= Your instructions =
The answer must be an exact copy of the records, with every picture left out.

= Dataset =
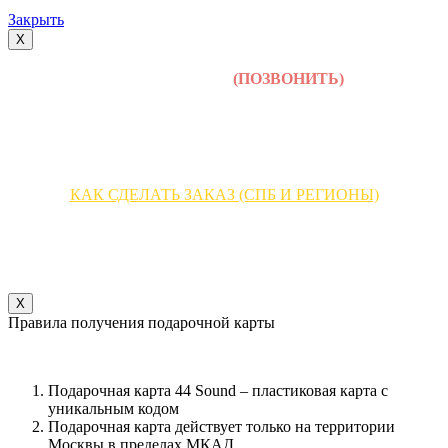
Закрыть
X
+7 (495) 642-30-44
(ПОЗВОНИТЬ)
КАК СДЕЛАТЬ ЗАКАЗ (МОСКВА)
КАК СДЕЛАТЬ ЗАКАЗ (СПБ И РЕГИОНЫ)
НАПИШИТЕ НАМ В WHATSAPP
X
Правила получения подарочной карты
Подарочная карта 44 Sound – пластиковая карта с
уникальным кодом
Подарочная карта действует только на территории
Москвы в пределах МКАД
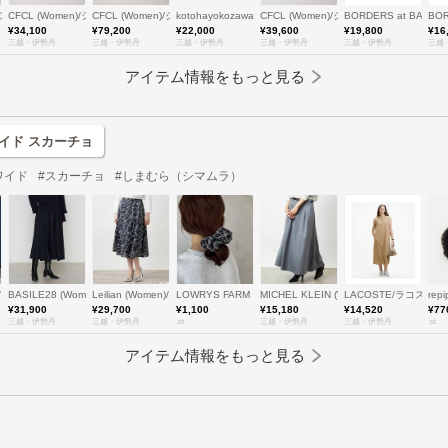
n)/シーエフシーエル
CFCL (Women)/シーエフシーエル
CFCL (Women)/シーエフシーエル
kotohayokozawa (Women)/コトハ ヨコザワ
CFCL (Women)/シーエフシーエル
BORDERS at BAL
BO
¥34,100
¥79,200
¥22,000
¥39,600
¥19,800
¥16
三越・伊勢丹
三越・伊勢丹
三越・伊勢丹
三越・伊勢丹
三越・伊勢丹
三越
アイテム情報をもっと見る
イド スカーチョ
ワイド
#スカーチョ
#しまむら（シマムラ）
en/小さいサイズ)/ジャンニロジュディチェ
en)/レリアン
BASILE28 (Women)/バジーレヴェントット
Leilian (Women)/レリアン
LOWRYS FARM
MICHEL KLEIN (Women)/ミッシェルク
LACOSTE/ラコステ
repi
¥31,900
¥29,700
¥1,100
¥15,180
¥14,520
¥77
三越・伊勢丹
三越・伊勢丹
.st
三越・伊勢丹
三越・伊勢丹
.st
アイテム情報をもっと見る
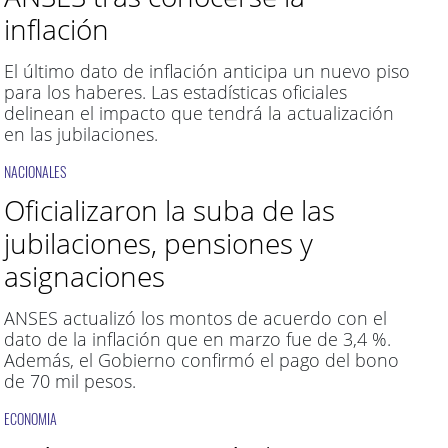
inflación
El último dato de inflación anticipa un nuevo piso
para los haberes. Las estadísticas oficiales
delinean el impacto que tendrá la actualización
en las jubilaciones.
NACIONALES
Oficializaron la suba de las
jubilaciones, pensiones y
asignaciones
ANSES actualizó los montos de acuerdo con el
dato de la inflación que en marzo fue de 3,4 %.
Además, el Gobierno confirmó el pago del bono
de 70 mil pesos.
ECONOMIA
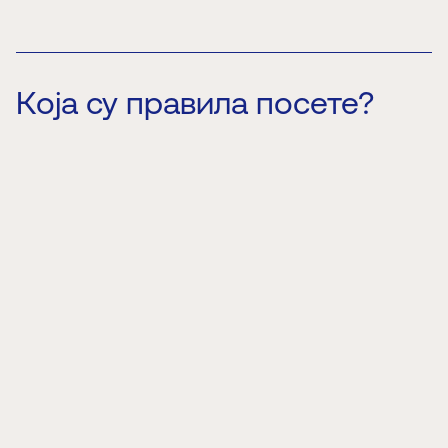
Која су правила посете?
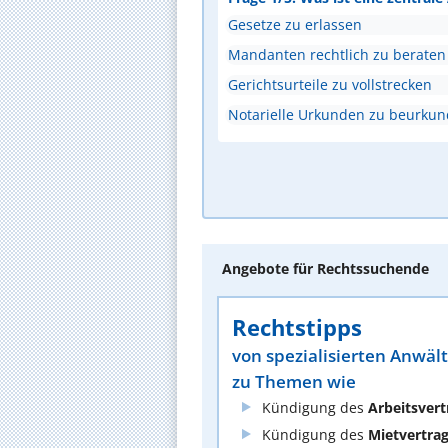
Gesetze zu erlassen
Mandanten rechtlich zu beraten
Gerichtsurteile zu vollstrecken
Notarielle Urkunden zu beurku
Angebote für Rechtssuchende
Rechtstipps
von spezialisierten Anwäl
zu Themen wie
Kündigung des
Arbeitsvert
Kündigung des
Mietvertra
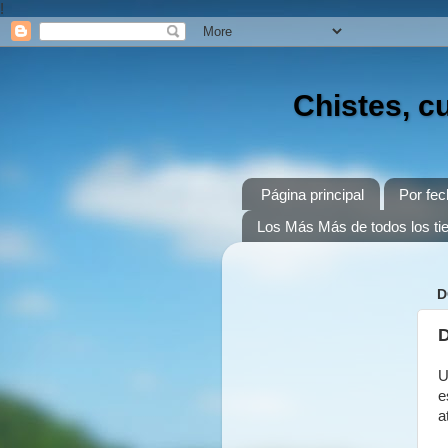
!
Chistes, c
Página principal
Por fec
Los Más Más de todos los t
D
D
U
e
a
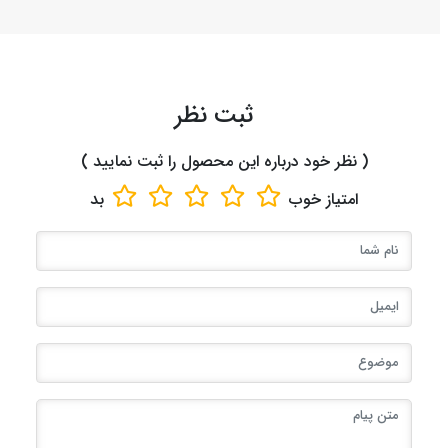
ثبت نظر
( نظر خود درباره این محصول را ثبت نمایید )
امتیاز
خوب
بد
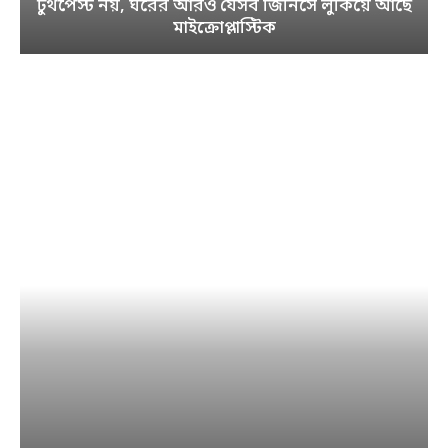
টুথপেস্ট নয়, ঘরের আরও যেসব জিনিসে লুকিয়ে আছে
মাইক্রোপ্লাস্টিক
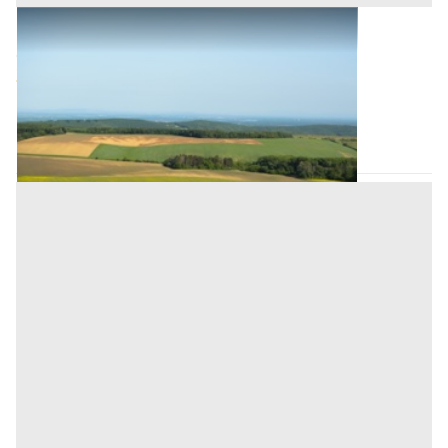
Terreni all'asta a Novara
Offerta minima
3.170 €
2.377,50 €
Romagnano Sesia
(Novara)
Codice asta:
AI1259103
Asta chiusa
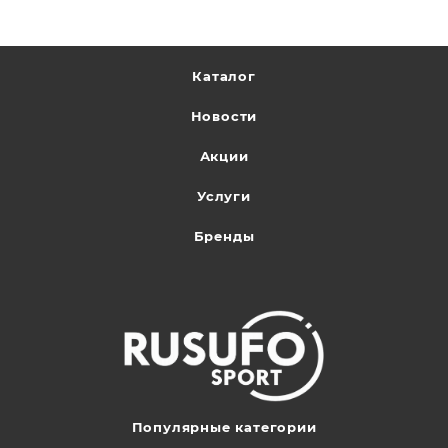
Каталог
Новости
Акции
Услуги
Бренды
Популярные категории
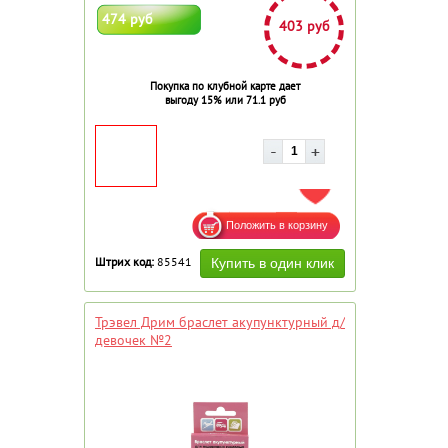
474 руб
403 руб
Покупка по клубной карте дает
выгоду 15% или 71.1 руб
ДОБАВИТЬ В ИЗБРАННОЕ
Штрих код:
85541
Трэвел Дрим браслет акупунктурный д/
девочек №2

= Response to the exercise =
Закрыть
X
+7 (495) 642-30-44
(ПОЗВОНИТЬ)
КАК СДЕЛАТЬ ЗАКАЗ (МОСКВА)
КАК СДЕЛАТЬ ЗАКАЗ (СПБ И РЕГИОНЫ)
НАПИШИТЕ НАМ В WHATSAPP
X
Правила получения подарочной карты
Подарочная карта 44 Sound – пластиковая карта с
уникальным кодом
Подарочная карта действует только на территории
Москвы в пределах МКАД
n)/シーエフシーエル
CFCL (Women)/シーエフシーエル
CFCL (Women)/シーエフシーエル
kotohayokozawa (Women)/コトハ ヨコザワ
CFCL (Women)/シーエフシーエル
BORDERS at BAL
BO
¥34,100
¥79,200
¥22,000
¥39,600
¥19,800
¥16
三越・伊勢丹
三越・伊勢丹
三越・伊勢丹
三越・伊勢丹
三越・伊勢丹
三越
アイテム情報をもっと見る
イド スカーチョ
ワイド
#スカーチョ
#しまむら（シマムラ）
en/小さいサイズ)/ジャンニロジュディチェ
en)/レリアン
BASILE28 (Women)/バジーレヴェントット
Leilian (Women)/レリアン
LOWRYS FARM
MICHEL KLEIN (Women)/ミッシェルク
LACOSTE/ラコステ
repi
¥31,900
¥29,700
¥1,100
¥15,180
¥14,520
¥77
三越・伊勢丹
三越・伊勢丹
.st
三越・伊勢丹
三越・伊勢丹
.st
アイテム情報をもっと見る
inflación
El último dato de inflación anticipa un nuevo piso
para los haberes. Las estadísticas oficiales
delinean el impacto que tendrá la actualización
en las jubilaciones.
NACIONALES
Oficializaron la suba de las
jubilaciones, pensiones y
asignaciones
ANSES actualizó los montos de acuerdo con el
dato de la inflación que en marzo fue de 3,4 %.
Además, el Gobierno confirmó el pago del bono
de 70 mil pesos.
ECONOMIA
Која су правила посете?
Gesetze zu erlassen
Mandanten rechtlich zu beraten
Gerichtsurteile zu vollstrecken
Notarielle Urkunden zu beurku
Angebote für Rechtssuchende
Rechtstipps
von spezialisierten Anwäl
zu Themen wie
Kündigung des
Arbeitsvert
Kündigung des
Mietvertra
!
Chistes, c
Página principal
Por fec
Los Más Más de todos los t
D
D
U
e
a
ثبت نظر
( نظر خود درباره این محصول را ثبت نمایید )
امتیاز
خوب
بد
টুথপেস্ট নয়, ঘরের আরও যেসব জিনিসে লুকিয়ে আছে
মাইক্রোপ্লাস্টিক
Terreni all'asta a Novara
Offerta minima
3.170 €
2.377,50 €
Romagnano Sesia
(Novara)
Codice asta:
AI1259103
Asta chiusa
Каталог
Новости
Акции
Услуги
Бренды
Популярные категории
474 руб
403 руб
Покупка по клубной карте дает
выгоду 15% или 71.1 руб
ДОБАВИТЬ В ИЗБРАННОЕ
Штрих код:
85541
Трэвел Дрим браслет акупунктурный д/
девочек №2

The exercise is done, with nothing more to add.